When someone claims that a place or house is haunted, that is almost always not true. The actual incidents of ghosts haunting a specific location are surprisingly few: Most of the time they anchor to specific people. That can, with time, become a specific family line or bloodline, but that itself is rather rare. Usually when their anchor dies, they have the choice to “move on” or to linger… generally speaking, these are the spirits who become what is termed a “poltergeist.”

You’ll note I’m using a lot of quotation marks. This is to indicate that these terms are catch-all phrasing that doesn’t exactly apply to the situation but is the closest I could come without getting stupidly pedantic.

In the case of the Stanley, I would say that any haunting happening within is the rare locational haunting.
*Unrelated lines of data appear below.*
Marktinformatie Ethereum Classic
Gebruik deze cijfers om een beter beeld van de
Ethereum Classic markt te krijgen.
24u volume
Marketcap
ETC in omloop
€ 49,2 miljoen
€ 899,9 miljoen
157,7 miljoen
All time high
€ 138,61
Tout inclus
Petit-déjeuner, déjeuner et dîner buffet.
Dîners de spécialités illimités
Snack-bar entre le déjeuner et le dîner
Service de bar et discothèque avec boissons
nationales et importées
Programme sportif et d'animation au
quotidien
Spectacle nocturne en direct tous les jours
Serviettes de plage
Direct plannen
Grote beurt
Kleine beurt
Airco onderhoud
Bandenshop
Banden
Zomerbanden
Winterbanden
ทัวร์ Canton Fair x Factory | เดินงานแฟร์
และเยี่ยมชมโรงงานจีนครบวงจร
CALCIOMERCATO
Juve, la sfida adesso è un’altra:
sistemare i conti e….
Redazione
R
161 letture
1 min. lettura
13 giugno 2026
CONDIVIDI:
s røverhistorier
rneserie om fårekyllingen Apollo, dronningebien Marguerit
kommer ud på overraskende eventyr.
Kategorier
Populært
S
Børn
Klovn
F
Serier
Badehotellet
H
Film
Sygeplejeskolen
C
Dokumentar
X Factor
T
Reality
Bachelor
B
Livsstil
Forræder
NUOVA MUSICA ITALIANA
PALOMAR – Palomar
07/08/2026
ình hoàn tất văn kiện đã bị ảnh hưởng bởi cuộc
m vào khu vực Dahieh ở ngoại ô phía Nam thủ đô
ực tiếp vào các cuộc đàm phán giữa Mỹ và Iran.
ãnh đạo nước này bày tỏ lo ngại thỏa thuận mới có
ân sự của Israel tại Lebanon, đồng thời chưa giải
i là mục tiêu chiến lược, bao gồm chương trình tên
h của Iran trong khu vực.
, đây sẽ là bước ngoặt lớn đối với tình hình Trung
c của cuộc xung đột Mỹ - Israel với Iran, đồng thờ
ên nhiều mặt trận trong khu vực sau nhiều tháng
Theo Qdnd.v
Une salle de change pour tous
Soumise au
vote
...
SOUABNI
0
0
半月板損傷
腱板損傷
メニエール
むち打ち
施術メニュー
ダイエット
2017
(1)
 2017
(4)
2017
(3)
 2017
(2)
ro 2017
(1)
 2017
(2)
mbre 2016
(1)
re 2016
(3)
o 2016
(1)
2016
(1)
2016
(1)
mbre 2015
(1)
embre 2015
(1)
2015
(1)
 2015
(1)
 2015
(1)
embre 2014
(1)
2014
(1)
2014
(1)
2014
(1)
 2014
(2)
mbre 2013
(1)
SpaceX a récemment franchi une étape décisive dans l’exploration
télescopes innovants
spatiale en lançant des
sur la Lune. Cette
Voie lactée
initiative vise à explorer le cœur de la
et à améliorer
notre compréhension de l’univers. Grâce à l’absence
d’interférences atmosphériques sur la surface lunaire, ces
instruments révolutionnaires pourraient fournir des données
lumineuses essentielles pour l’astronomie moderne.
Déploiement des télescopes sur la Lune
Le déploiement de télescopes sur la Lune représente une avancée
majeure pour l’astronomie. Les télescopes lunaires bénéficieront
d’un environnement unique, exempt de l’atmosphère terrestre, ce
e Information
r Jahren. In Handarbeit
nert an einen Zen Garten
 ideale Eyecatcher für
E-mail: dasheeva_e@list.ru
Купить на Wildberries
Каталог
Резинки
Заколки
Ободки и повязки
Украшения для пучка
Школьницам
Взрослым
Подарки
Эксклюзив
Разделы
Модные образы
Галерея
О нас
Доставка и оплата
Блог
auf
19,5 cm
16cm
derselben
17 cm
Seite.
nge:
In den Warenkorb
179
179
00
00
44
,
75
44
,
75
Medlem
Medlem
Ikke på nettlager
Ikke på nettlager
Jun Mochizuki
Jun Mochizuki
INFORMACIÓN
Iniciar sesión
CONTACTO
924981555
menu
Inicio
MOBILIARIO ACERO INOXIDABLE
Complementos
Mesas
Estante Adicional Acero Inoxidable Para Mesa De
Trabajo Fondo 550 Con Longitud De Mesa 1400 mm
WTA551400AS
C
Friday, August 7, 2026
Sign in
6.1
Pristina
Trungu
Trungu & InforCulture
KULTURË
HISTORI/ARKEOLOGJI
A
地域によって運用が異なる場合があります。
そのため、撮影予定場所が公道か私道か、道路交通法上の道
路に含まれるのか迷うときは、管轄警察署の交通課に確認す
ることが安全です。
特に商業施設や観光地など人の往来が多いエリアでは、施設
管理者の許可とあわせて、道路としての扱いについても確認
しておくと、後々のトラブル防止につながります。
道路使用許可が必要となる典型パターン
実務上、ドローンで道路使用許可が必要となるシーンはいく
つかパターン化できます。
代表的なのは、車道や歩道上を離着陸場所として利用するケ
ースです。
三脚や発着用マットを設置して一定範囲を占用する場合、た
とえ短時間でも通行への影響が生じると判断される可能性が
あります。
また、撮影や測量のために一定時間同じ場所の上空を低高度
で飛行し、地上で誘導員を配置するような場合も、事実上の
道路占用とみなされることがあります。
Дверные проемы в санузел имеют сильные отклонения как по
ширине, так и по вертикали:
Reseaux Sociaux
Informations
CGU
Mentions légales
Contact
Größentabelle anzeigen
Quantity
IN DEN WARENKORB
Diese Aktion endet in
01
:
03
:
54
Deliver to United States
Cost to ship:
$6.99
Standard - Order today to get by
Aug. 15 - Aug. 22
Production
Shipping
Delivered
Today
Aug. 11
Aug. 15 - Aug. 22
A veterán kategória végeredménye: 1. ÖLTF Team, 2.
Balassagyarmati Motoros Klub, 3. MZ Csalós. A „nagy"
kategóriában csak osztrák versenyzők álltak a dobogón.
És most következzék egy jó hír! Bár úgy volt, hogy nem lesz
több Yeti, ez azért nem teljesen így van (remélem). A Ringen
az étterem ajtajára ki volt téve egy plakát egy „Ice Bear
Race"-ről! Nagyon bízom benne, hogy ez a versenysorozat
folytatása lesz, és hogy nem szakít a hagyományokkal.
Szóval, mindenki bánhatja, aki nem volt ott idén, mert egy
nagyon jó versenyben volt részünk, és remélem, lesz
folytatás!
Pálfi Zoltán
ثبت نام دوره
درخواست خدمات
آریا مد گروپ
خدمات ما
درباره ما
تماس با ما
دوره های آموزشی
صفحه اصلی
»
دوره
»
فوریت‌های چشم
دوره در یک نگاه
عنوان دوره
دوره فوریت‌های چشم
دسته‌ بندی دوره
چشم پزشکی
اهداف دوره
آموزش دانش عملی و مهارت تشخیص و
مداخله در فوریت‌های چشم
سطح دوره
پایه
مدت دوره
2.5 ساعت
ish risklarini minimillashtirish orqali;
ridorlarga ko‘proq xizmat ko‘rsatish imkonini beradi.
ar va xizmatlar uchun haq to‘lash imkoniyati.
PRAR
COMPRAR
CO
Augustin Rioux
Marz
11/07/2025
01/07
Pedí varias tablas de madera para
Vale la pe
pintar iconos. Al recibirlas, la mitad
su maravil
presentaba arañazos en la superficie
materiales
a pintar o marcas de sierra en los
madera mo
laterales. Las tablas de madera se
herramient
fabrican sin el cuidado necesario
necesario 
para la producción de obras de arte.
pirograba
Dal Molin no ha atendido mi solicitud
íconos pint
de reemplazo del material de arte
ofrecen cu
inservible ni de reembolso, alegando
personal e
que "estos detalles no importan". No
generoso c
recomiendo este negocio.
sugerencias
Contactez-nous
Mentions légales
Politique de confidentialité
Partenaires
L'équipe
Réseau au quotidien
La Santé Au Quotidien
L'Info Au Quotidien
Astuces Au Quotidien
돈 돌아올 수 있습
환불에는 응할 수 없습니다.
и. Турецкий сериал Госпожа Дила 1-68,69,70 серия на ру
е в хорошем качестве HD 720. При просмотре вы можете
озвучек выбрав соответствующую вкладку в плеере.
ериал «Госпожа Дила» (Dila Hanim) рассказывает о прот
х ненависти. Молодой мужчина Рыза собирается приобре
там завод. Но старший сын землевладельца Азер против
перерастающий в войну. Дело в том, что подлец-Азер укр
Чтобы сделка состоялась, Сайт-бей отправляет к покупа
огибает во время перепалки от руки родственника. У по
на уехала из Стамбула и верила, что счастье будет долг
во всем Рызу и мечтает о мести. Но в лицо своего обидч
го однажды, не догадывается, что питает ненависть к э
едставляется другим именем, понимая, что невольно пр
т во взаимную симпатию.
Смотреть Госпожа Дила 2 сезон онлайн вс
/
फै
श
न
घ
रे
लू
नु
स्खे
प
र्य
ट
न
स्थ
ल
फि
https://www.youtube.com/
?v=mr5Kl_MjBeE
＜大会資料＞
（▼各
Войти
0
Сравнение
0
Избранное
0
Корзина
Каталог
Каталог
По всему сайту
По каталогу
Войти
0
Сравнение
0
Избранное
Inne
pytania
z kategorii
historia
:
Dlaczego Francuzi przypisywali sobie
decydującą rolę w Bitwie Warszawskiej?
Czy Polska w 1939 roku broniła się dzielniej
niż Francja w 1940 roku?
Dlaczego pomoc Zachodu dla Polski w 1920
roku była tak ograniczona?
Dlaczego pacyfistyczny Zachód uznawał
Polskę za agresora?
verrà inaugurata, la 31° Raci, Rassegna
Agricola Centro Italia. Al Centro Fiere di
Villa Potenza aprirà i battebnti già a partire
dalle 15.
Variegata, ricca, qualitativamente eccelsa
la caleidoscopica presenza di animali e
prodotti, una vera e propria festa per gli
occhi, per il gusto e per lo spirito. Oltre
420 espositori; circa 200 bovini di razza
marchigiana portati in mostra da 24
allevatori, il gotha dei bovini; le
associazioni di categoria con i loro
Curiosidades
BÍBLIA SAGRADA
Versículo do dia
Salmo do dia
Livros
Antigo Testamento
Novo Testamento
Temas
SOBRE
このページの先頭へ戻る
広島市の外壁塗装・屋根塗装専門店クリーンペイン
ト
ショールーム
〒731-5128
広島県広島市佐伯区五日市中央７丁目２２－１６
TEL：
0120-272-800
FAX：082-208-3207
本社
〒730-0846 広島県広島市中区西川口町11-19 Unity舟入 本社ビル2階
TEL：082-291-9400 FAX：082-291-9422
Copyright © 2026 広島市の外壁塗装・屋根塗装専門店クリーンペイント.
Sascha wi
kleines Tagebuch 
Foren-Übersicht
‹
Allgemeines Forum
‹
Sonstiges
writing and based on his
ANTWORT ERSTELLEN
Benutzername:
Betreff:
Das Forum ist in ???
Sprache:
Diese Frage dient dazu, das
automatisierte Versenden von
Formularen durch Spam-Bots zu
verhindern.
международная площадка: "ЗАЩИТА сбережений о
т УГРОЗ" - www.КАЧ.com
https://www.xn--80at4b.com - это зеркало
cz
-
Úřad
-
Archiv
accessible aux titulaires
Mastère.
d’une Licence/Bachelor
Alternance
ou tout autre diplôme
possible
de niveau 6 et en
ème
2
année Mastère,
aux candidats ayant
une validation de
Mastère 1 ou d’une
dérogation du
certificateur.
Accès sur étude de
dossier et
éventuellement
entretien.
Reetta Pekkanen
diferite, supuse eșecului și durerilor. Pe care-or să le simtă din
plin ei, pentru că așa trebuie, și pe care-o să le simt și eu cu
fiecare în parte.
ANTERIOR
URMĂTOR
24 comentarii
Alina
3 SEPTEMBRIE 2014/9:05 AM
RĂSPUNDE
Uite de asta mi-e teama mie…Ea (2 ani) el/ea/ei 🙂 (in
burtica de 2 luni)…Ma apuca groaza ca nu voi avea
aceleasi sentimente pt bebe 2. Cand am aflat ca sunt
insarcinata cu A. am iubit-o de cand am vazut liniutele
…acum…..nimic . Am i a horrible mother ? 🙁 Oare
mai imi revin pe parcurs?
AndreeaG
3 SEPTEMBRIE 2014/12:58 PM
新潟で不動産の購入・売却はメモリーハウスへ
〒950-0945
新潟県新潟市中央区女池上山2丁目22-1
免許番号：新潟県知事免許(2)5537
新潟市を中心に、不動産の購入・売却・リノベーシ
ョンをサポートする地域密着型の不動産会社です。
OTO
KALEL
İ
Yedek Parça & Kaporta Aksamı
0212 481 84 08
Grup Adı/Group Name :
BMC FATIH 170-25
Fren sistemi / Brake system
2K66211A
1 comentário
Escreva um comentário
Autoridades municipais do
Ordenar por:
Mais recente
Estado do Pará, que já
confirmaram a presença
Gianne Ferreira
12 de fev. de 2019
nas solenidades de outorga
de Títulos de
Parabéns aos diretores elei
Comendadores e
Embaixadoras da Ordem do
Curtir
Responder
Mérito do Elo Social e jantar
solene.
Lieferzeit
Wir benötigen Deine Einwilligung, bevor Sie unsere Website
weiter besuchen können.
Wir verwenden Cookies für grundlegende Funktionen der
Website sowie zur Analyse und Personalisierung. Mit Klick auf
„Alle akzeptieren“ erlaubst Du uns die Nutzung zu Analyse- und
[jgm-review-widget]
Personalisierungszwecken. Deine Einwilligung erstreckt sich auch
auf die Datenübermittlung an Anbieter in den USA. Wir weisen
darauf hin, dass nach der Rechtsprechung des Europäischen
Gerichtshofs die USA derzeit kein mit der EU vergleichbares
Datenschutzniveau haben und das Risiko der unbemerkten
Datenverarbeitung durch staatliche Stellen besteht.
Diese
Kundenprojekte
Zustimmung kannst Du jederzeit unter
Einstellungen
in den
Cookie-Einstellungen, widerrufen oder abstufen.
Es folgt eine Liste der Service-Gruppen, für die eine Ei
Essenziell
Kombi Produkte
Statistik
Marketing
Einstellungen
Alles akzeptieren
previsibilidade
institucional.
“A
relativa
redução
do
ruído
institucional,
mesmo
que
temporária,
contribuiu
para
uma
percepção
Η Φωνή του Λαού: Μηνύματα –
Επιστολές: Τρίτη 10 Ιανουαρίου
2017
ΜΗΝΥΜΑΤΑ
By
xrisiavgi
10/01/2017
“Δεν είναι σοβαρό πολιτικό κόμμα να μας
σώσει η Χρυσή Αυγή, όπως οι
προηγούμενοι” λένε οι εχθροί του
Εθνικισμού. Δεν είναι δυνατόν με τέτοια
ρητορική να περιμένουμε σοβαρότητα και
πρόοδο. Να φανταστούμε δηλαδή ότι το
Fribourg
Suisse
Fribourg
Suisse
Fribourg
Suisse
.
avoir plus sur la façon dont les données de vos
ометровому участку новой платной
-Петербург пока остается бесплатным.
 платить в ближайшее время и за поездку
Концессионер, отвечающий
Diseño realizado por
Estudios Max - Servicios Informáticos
Old employees haunt the Concert Hall, old guests haunt their rooms, all in all there is something about that location that attracts the spirits of the dead. Such things do exist and they are frequently avoided by the living because they are “creepy”. The fact that the Stanley Hotel has made a thriving business on their ghosts is a testimony to the determination of their board of directors and lots and lots of advertising.